The records -

....

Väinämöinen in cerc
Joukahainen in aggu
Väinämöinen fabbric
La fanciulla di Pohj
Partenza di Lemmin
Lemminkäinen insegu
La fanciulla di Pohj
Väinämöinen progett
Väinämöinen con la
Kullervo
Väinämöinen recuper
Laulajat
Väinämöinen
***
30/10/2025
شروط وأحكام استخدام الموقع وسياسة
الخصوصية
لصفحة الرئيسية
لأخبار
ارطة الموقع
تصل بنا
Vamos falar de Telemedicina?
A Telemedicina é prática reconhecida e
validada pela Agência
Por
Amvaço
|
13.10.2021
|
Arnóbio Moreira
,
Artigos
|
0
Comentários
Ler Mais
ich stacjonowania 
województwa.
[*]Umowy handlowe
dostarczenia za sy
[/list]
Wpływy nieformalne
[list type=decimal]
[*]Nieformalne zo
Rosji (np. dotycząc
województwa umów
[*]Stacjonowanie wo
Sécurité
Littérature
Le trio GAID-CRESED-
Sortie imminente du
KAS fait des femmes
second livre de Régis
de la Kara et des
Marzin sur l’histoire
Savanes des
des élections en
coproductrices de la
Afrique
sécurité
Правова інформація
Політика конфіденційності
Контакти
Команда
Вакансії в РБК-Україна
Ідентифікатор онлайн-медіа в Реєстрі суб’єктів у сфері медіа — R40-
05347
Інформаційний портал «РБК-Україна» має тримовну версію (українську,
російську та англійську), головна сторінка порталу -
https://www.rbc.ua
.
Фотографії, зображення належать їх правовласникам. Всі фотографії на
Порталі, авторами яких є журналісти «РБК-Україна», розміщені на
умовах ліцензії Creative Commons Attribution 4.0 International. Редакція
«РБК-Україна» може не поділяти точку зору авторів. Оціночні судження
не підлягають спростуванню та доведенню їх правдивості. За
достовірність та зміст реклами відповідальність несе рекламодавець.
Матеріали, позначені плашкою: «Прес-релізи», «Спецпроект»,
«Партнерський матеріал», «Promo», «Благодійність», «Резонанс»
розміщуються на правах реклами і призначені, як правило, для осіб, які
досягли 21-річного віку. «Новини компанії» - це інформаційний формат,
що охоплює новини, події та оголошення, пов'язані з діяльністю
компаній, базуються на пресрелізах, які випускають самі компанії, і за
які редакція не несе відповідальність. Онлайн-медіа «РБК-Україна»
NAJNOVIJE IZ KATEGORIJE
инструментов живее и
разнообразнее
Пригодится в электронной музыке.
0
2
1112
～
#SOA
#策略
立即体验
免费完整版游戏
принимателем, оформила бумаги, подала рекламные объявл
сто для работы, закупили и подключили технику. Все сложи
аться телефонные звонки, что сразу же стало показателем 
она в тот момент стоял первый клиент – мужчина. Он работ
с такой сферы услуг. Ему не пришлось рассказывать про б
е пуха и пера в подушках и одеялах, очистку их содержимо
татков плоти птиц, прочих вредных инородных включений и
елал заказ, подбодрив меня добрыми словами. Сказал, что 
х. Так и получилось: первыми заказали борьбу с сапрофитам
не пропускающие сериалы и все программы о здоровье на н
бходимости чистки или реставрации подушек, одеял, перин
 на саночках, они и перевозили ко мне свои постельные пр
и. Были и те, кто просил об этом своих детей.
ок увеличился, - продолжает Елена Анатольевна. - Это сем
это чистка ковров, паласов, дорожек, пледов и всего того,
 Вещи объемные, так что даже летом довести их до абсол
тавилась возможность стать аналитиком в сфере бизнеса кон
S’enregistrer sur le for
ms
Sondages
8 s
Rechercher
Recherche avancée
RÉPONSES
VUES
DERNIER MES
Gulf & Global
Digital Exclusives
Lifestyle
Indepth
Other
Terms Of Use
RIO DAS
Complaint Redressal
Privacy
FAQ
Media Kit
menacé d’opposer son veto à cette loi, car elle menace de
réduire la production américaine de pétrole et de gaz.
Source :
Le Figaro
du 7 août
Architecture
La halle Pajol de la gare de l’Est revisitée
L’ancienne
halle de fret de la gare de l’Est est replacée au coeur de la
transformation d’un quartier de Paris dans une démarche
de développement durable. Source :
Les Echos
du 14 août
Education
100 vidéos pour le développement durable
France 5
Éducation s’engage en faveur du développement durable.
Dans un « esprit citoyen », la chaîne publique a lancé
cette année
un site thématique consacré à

....

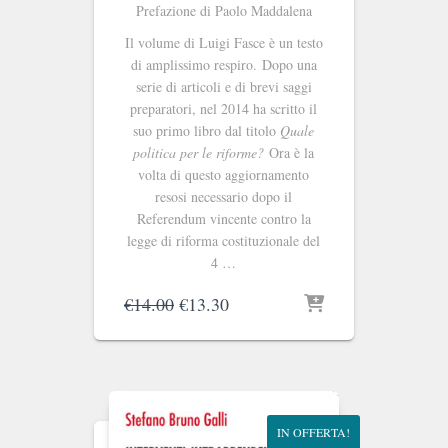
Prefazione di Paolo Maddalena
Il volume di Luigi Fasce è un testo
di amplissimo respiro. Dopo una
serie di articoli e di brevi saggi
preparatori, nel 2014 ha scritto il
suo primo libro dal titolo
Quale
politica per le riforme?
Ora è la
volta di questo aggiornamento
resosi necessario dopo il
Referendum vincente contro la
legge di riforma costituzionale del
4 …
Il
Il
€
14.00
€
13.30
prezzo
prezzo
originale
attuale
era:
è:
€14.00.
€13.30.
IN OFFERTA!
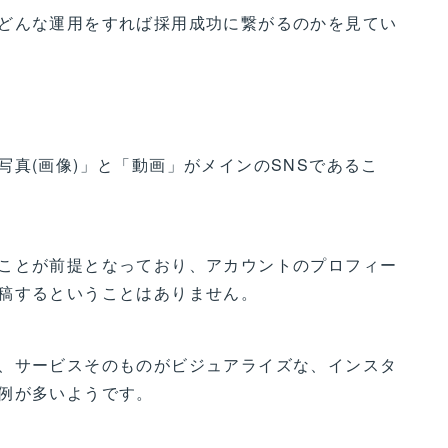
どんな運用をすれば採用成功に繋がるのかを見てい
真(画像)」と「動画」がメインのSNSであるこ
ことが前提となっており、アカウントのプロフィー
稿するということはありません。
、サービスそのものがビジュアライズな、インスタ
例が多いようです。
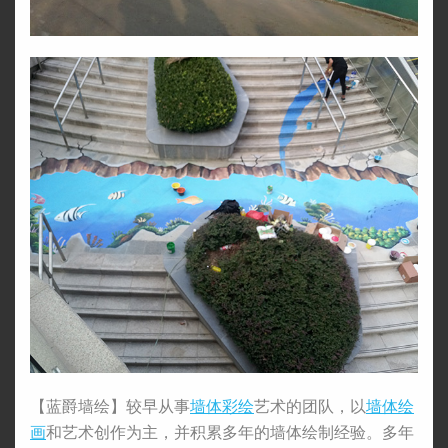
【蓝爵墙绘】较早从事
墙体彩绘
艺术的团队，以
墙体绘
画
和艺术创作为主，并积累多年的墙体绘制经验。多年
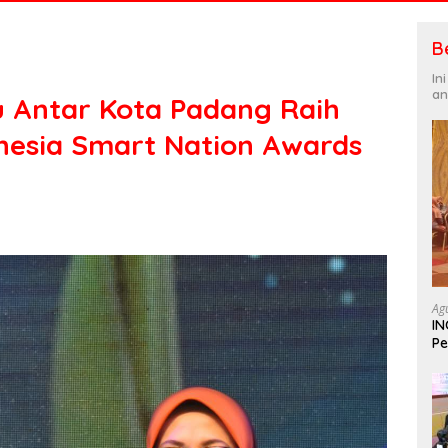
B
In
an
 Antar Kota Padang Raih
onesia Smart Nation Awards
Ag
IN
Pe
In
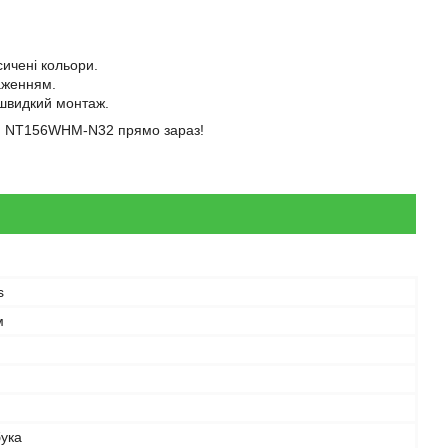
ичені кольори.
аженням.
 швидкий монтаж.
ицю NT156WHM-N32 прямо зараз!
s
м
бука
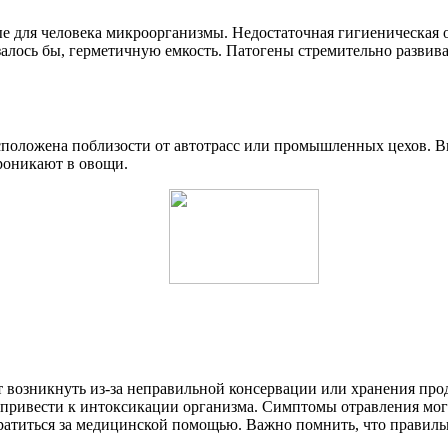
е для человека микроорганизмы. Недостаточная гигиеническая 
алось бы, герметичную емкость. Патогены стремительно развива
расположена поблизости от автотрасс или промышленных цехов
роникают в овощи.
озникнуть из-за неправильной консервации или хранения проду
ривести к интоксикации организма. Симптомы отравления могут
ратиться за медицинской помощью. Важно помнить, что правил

....

What is needed - Only a number is wanted: how many lines above include "Source"?

Output for this exercise - 2